Crummey powers are very popular in irrevocable life insurance trusts (ILITs). The Crummey power holder typically is entitled to withdraw $10,000 ($20,000 for a married trust donor) of additions to the trust each year.

The purpose is to qualify the payment of premiums by the trust donor on the life insurance policy owned by the ILIT for the annual gift tax exclusions under Sec. 2503(b). Gifts that fall within the annual exclusions do not consume a donor's unified credit equivalent, nor are they part of the adjusted taxable gifts included in the estate tax computation on the donor's death.

If the transfer into the trust does not exceed the Crummey withdrawal power, a grantor trust owned by the Crummey power holder may result. Some practitioners believe that grantor trust status for tax purposes may result in trust owner status by the beneficiary under local law. (See IRS Letter Ruling 9009010.) Such an interpretation would defeat the aims of the donor (i.e., protecting the trust assets from the beneficiary's improvidence).

However, if S stock is involved, grantor trust treatment may be preferable.

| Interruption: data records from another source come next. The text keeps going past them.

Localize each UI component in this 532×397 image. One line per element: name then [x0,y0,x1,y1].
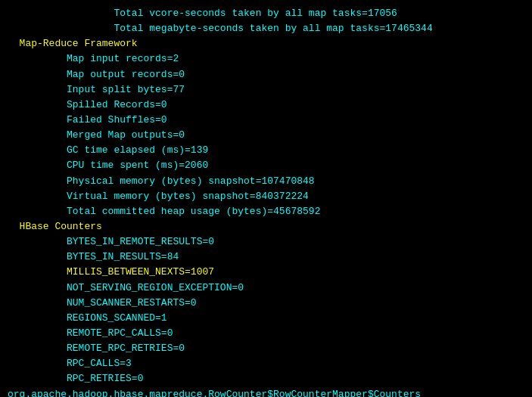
log-line: Map output records=0 [8,67,524,82]
log-line: BYTES_IN_REMOTE_RESULTS=0 [8,234,524,250]
log-text: RPC_CALLS=3 [8,358,132,369]
log-text: BYTES_IN_REMOTE_RESULTS=0 [8,236,214,247]
log-line: GC time elapsed (ms)=139 [8,143,524,158]
log-text: RPC_RETRIES=0 [8,373,143,384]
log-line: REMOTE_RPC_RETRIES=0 [8,341,524,356]
log-text: HBase Counters [8,221,102,232]
log-line: RPC_RETRIES=0 [8,371,524,386]
log-line: Failed Shuffles=0 [8,113,524,128]
log-text: org.apache.hadoop.hbase.mapreduce.RowCou… [8,389,421,397]
log-line: CPU time spent (ms)=2060 [8,158,524,173]
log-text: NOT_SERVING_REGION_EXCEPTION=0 [8,282,244,293]
log-line: Map-Reduce Framework [8,36,524,51]
log-text: BYTES_IN_RESULTS=84 [8,251,179,262]
log-text: REGIONS_SCANNED=1 [8,312,167,324]
log-text: Total vcore-seconds taken by all map tas… [8,8,397,19]
log-text: Map-Reduce Framework [8,38,138,49]
log-text: Map output records=0 [8,69,185,80]
log-line: Spilled Records=0 [8,98,524,113]
log-line: Virtual memory (bytes) snapshot=84037222… [8,189,524,204]
log-text: Spilled Records=0 [8,99,167,110]
log-text: Total committed heap usage (bytes)=45678… [8,206,320,217]
log-text: GC time elapsed (ms)=139 [8,144,208,156]
log-text: Physical memory (bytes) snapshot=1074708… [8,175,315,187]
log-line: REGIONS_SCANNED=1 [8,311,524,326]
log-text: REMOTE_RPC_CALLS=0 [8,327,173,339]
log-line: Total megabyte-seconds taken by all map … [8,21,524,36]
log-text: Input split bytes=77 [8,84,185,95]
log-text: NUM_SCANNER_RESTARTS=0 [8,297,197,309]
log-line: org.apache.hadoop.hbase.mapreduce.RowCou… [8,387,524,397]
log-text: Merged Map outputs=0 [8,129,185,141]
log-text: MILLIS_BETWEEN_NEXTS=1007 [8,266,214,278]
log-line: Total vcore-seconds taken by all map tas… [8,6,524,21]
log-line: Total committed heap usage (bytes)=45678… [8,204,524,219]
log-line: REMOTE_RPC_CALLS=0 [8,326,524,341]
log-text: Failed Shuffles=0 [8,114,167,126]
log-line: Merged Map outputs=0 [8,128,524,143]
terminal-output: Total vcore-seconds taken by all map tas… [8,6,524,397]
log-line: NUM_SCANNER_RESTARTS=0 [8,296,524,311]
log-text: CPU time spent (ms)=2060 [8,160,208,171]
log-line: MILLIS_BETWEEN_NEXTS=1007 [8,265,524,280]
log-line: HBase Counters [8,219,524,234]
log-text: REMOTE_RPC_RETRIES=0 [8,343,185,354]
log-line: NOT_SERVING_REGION_EXCEPTION=0 [8,281,524,296]
log-text: Total megabyte-seconds taken by all map … [8,23,433,34]
log-line: RPC_CALLS=3 [8,356,524,371]
log-text: Map input records=2 [8,53,179,64]
log-line: Input split bytes=77 [8,82,524,98]
log-line: BYTES_IN_RESULTS=84 [8,250,524,265]
log-line: Physical memory (bytes) snapshot=1074708… [8,174,524,189]
log-line: Map input records=2 [8,51,524,67]
log-text: Virtual memory (bytes) snapshot=84037222… [8,191,309,202]
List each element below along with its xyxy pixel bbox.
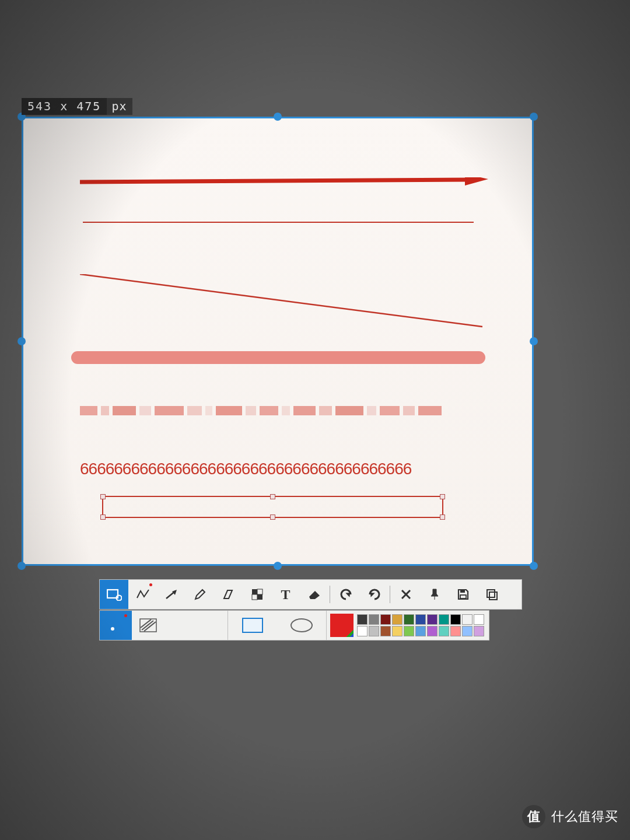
color-swatch-grid [357, 614, 484, 636]
toolbar-separator [390, 586, 390, 603]
resize-handle-mr[interactable] [530, 337, 538, 345]
color-swatch[interactable] [357, 626, 368, 636]
watermark-badge: 值 [522, 805, 545, 828]
close-button[interactable] [391, 580, 420, 609]
color-palette [327, 610, 489, 640]
watermark: 值 什么值得买 [522, 805, 618, 828]
color-swatch[interactable] [392, 626, 402, 636]
redo-button[interactable] [360, 580, 388, 609]
color-swatch[interactable] [404, 614, 414, 625]
selection-size-tooltip: 543 x 475 px [22, 98, 132, 115]
shape-ellipse[interactable] [286, 611, 318, 640]
color-swatch[interactable] [462, 614, 473, 625]
svg-point-19 [111, 627, 114, 631]
shape-ellipse-icon [290, 618, 313, 632]
svg-rect-9 [257, 589, 262, 594]
modified-dot-icon [124, 614, 127, 617]
rect-select-tool[interactable] [100, 580, 128, 609]
svg-rect-15 [460, 590, 465, 593]
color-swatch[interactable] [439, 626, 449, 636]
svg-rect-17 [487, 590, 495, 597]
resize-handle-ml[interactable] [18, 337, 26, 345]
svg-rect-16 [460, 595, 466, 598]
size-small[interactable] [100, 611, 132, 640]
color-swatch[interactable] [369, 626, 379, 636]
svg-rect-7 [252, 589, 257, 594]
resize-handle-bl[interactable] [18, 562, 26, 570]
resize-handle-tm[interactable] [274, 113, 282, 121]
color-swatch[interactable] [439, 614, 449, 625]
options-subbar [99, 610, 489, 640]
svg-rect-8 [257, 594, 262, 600]
color-swatch[interactable] [392, 614, 402, 625]
color-swatch[interactable] [380, 614, 391, 625]
color-swatch[interactable] [474, 614, 484, 625]
resize-handle-bm[interactable] [274, 562, 282, 570]
color-swatch[interactable] [427, 614, 438, 625]
text-tool[interactable]: T [271, 580, 300, 609]
modified-dot-icon [149, 583, 152, 586]
svg-rect-18 [489, 592, 497, 600]
resize-handle-tr[interactable] [530, 113, 538, 121]
color-swatch[interactable] [415, 614, 426, 625]
color-swatch[interactable] [404, 626, 414, 636]
current-color-swatch[interactable] [330, 614, 354, 637]
copy-button[interactable] [477, 580, 506, 609]
undo-button[interactable] [331, 580, 360, 609]
eraser-tool[interactable] [300, 580, 328, 609]
color-swatch[interactable] [450, 614, 461, 625]
selection-unit: px [107, 98, 132, 115]
mosaic-tool[interactable] [243, 580, 271, 609]
pin-button[interactable] [420, 580, 449, 609]
color-swatch[interactable] [369, 614, 379, 625]
save-button[interactable] [449, 580, 477, 609]
color-swatch[interactable] [450, 626, 461, 636]
highlighter-tool[interactable] [214, 580, 243, 609]
watermark-text: 什么值得买 [551, 808, 618, 825]
arrow-tool[interactable] [157, 580, 186, 609]
svg-rect-10 [252, 594, 257, 600]
stroke-options [99, 610, 228, 640]
size-hatch[interactable] [132, 611, 164, 640]
annotation-toolbar: T [99, 579, 522, 610]
selection-border [22, 117, 534, 566]
polyline-tool[interactable] [128, 580, 157, 609]
color-swatch[interactable] [357, 614, 368, 625]
color-swatch[interactable] [427, 626, 438, 636]
resize-handle-br[interactable] [530, 562, 538, 570]
color-swatch[interactable] [462, 626, 473, 636]
canvas-selection[interactable]: 666666666666666666666666666666666666666 [22, 117, 534, 566]
shape-options [228, 610, 327, 640]
pencil-tool[interactable] [186, 580, 214, 609]
color-swatch[interactable] [474, 626, 484, 636]
shape-rectangle-icon [242, 618, 263, 633]
selection-dimensions: 543 x 475 [22, 98, 107, 115]
shape-rectangle[interactable] [237, 611, 269, 640]
toolbar-separator [330, 586, 330, 603]
color-swatch[interactable] [380, 626, 391, 636]
color-swatch[interactable] [415, 626, 426, 636]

A grantor trust is a permitted trust shareholder under Sec. 1361(c)(2)(A)(i), i.e., a subpart E trust first under Sec. 678 during the withdrawal period following the notice of gift and thereafter under Sec. 677. As a grantor trust rather than a QSST, no beneficiary election is required under Sec. 1361(d)(2), mandatory income distribution is not required, multiple beneficiaries are allowed and potential distributions of trust corpus to third parties are not a problem.

Grantor or subpart E trust treatment can also be obtained for a grantor retained annuity trust (GRAT) or grantor retained unitrust (GRUT) under Sec. 2702. The GRAT or GRUT must be designed so that the grantor or donor of the gift trust is considered its owner for income tax purposes.

One way to accomplish this is for the donor to retain a reversion in the GRAT or GRUT in the event the donor dies during the term of the gift trust. If this contingent reversion has an actuarial value greater than 5% of the total trust fund, the donor will be considered the trust's owner. Specifically, Regs. Sec. 1.671-3(b)(3) provides that if a grantor is treated under Sec. 673 as an owner of a trust by reason of a reversionary interest in corpus, both ordinary income and other income allocable to the corpus are "owned" by the grantor. The second method is for the donor to retain a general power of appointment in his will over the trust fund, also contingent on the donor's dying within the term of the GRAT or GRUT. (See IRS Letter Ruling 9109027.)

Note that neither a contingent reversion nor a contingent power of appointment is a "qualified interest" under Sec. 2702(b). Consequently, the value of either reserved right cannot be subtracted from the value of the trust fund in computing the taxable gift for Chapter 14 purposes. The GRAT or GRUT will, however, be a permitted trust shareholder as a subpart E trust, and the trust donor as the owner will report S income or loss.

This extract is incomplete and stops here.